06 noviembre 2015

Cuando un monte se quema

El viento sur soplaba esa noche de otoño cuando Carlos me atrajo con mimo, me rozó con sus labios, respiró muy hondo y parecía sentirse encantado. Después, me lanzó por la ventana y caí en la broza al otro lado de la valla del patio. Las hojas crujieron enfadadas, me rechazaban de plano y querían que me largase de allí porque la tragedia se cernía en mi entorno, pero no podía moverme, necesitaba ayuda, me estaba ahogando.
Un destello de fuego apareció en las hierbas más cercanas que como yesca se volatilizaron. Un hilo de humo se fue extendiendo, se oyó un chisporroteo y unas llamas amarillas se agitaron, el ramaje seco ardió.

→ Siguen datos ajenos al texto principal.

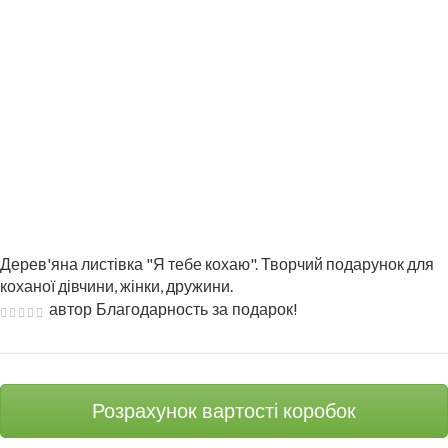
Дерев'яна листівка "Я тебе кохаю". Творчий подарунок для
коханої дівчини, жінки, дружини.
автор Благодарность за подарок!
Розрахунок вартості коробок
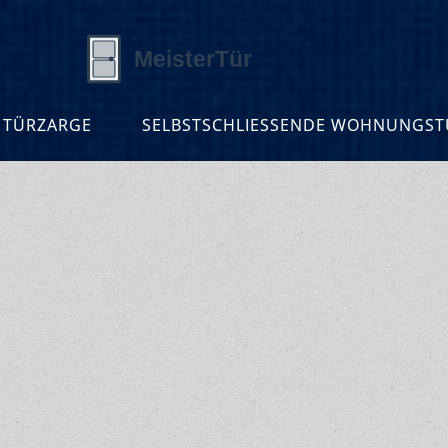
 TÜRZARGE
SELBSTSCHLIESSENDE WOHNUNGSTÜ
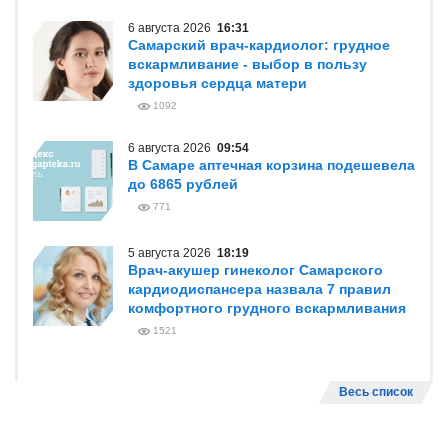
6 августа 2026
16:31
Самарский врач-кардиолог: грудное
вскармливание - выбор в пользу
здоровья сердца матери
1092
6 августа 2026
09:54
В Самаре аптечная корзина подешевела
до 6865 рублей
771
5 августа 2026
18:19
Врач-акушер гинеколог Самарского
кардиодиспансера назвала 7 правил
комфортного грудного вскармливания
1521
Весь список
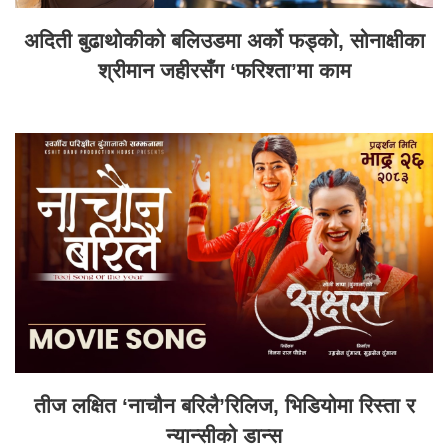
अदिती बुढाथोकीको बलिउडमा अर्को फड्को, सोनाक्षीका
श्रीमान जहीरसँग ‘फरिश्ता’मा काम
तीज लक्षित ‘नाचौन बरिलै’रिलिज, भिडियोमा रिस्ता र
न्यान्सीको डान्स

La noche estaba como ausente, el inconsciente viento siguió soplando hasta sacar una lengua roja que se elevó en el aire, su calor contagió al monte cercano de encinas. El humo se hizo más negro que la noche entre los árboles centenarios y tapó el cielo estrellado. Las llamas se apoderaron de la espesura, se propagaron con su rugido incontrolable y lo arrasaron todo sin piedad. Los gritos que los animales lanzaban quedaban ahogados. Corrían aterrados para escapar de la lengua de fuego que astuta y cruel los envolvía y terminaban achicharrados en su ardiente abrazo. El viento siguió azuzando lenguas de fuego que estremecieron al inmenso hayedo con la magia de sus vistosos colores otoñales. Agitado crujió a ritmo alocado y vacilando herido de muerte fue cayendo carbonizado. Y el tronar del fuego pasó la carretera, prendió los extensos campos de cultivo y se arrastró devorando con furia lo que encontraba a su paso. El viento cómplice llevó noticias de dolor y llanto a los pueblos cercanos y Carlos muy a gusto en su cama, seguía soñando.
Quién responderá por esto, por tanta devastación y daño si soy una triste colilla y tú te justificas diciendo no poder dejarlo.